### How to complete this task:
Once you reach the line with "Cruz, Tener..." below, copy each line exactly, stopping after the line with "Полный экран", and skip any pictures.

Saved data entries
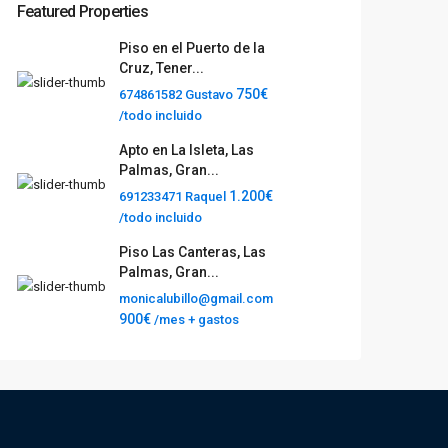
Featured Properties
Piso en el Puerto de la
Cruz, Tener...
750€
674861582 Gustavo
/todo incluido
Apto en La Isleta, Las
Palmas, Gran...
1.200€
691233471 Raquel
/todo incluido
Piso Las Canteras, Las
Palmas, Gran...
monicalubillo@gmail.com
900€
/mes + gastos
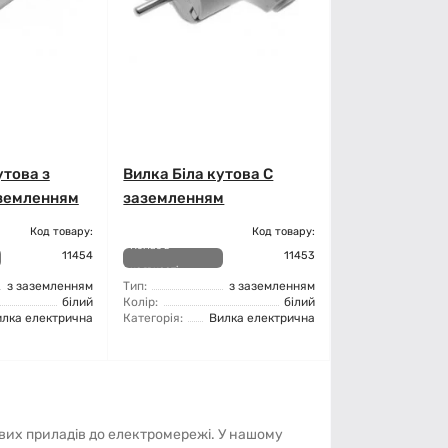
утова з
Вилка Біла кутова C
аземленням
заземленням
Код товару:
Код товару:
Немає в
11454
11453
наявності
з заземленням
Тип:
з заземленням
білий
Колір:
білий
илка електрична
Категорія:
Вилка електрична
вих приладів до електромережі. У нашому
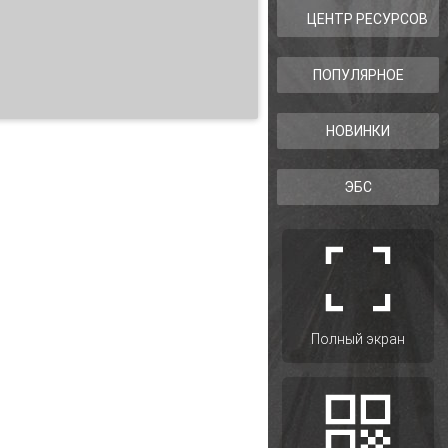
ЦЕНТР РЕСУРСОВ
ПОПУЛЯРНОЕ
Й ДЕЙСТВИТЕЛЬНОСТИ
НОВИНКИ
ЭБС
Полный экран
---
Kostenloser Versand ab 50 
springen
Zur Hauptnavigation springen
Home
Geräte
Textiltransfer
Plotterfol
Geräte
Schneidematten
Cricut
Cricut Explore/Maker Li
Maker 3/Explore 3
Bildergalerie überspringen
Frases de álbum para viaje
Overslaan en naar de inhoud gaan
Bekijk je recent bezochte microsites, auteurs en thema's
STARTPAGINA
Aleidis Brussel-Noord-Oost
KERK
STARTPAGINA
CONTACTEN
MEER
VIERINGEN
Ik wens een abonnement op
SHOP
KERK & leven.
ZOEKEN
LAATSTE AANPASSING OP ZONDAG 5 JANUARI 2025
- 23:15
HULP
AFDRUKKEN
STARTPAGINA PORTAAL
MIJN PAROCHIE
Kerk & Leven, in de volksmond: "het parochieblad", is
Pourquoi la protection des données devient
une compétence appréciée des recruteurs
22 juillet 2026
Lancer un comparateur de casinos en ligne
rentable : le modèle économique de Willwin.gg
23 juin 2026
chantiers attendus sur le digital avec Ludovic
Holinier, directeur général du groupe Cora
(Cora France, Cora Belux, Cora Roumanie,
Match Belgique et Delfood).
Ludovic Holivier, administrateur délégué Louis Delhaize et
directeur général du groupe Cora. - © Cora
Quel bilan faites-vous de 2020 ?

### Exercise output:
Cruz, Tener...
750€
674861582 Gustavo
/todo incluido
Apto en La Isleta, Las
Palmas, Gran...
1.200€
691233471 Raquel
/todo incluido
Piso Las Canteras, Las
Palmas, Gran...
monicalubillo@gmail.com
900€
/mes + gastos
утова з
Вилка Біла кутова C
аземленням
заземленням
Код товару:
Код товару:
Немає в
11454
11453
наявності
з заземленням
Тип:
з заземленням
білий
Колір:
білий
илка електрична
Категорія:
Вилка електрична
вих приладів до електромережі. У нашому
ЦЕНТР РЕСУРСОВ
ПОПУЛЯРНОЕ
Й ДЕЙСТВИТЕЛЬНОСТИ
НОВИНКИ
ЭБС
Полный экран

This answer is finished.